Counterflow around a cylinder

TL;DR

This study investigates the flow behavior around a cylinder in a counterflow, revealing flow separation, recirculation patterns, and wake instability through numerical and stability analysis.

Contribution

It provides new insights into flow separation, recirculation development, and wake instability thresholds in counterflow conditions around a cylinder.

Findings

Flow separates at Re ≈ 16.86, forming symmetric recirculation zones.

Multiple recirculation centers emerge at higher Re, similar to Moffatt eddies.
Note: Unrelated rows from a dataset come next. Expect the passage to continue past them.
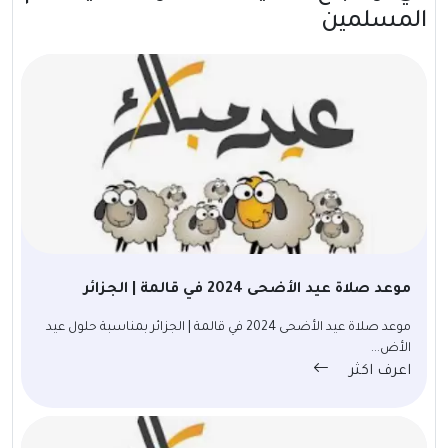
المسلمين
موعد صلاة عيد الأضحى 2024 في قالمة | الجزائر
موعد صلاة عيد الأضحى 2024 في قالمة | الجزائر بمناسبة حلول عيد
الأض...
اعرف اكثر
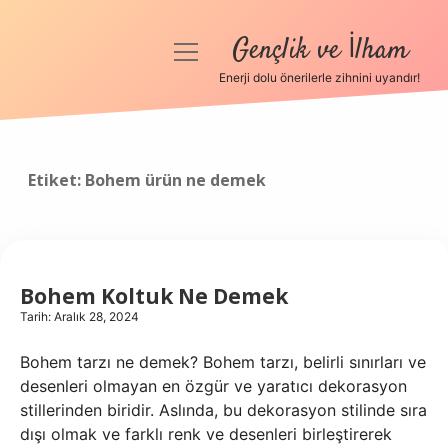
Gençlik ve İlham
menüyü
aç
Enerji dolu önerilerle zihnini uyandır!
Anasayfa
Gizlilik Politikası
Etiket:
Bohem ürün ne demek
Yasal Uyarı
Hakkımızda
Bohem Koltuk Ne Demek
Tarih: Aralık 28, 2024
Bohem tarzı ne demek? Bohem tarzı, belirli sınırları ve
desenleri olmayan en özgür ve yaratıcı dekorasyon
stillerinden biridir. Aslında, bu dekorasyon stilinde sıra
dışı olmak ve farklı renk ve desenleri birleştirerek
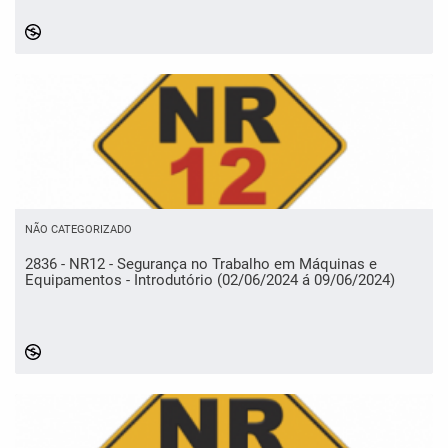
NÃO CATEGORIZADO
2836 - NR12 - Segurança no Trabalho em Máquinas e
Equipamentos - Introdutório (02/06/2024 á 09/06/2024)
4275650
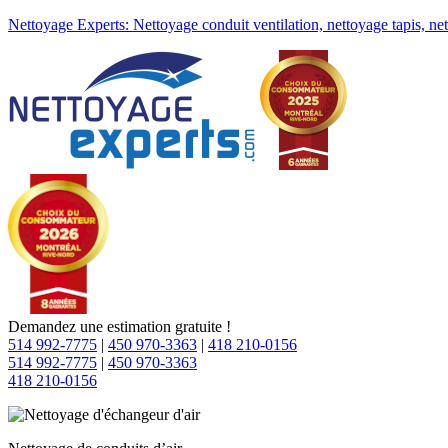
Nettoyage Experts: Nettoyage conduit ventilation, nettoyage tapis, ne
Demandez une estimation gratuite !
514 992-7775
|
450 970-3363
|
418 210-0156
514 992-7775
|
450 970-3363
418 210-0156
Wake instability occurs at Re ≈ 4146, leading to oscillatory wake meandering.

Abstract

The incompressible flow around a circular cylinder, positioned at the center of an unconfined planar counterflow, is studied by means of numerical solutions of the conservation equations and linear stability analysis. The flow is completely defined by the Reynolds number ($\Rey$) -- based on the cylinder radius, the strain rate defining the counterflow, and the kinematic viscosity. For very low values of $\Rey$, the flow is steady, two-dimensional, and fully attached to the cylinder wall. Increasing $\Rey$ above $\Rey_s \approx 16.86$, the flow separates, giving rise to two symmetric, counter-rotating recirculation regions on each side of the cylinder. Further increasing $\Rey$ leads to a progressive enlargement of the recirculation regions and the appearance of multiple recirculation centers, akin to Moffatt eddies. However, the convective acceleration imposed by the counterflow limits their size. An oscillatory mode becomes linearly unstable for $\Rey_{c} \approx 4146$. This mode gives rise to a sinuous meandering of the wake flow, on each side of the cylinder, being analogous to the well-known von K\'arm\'an instability. The frequency of this mode is directly proportional to the strain rate defining the counterflow.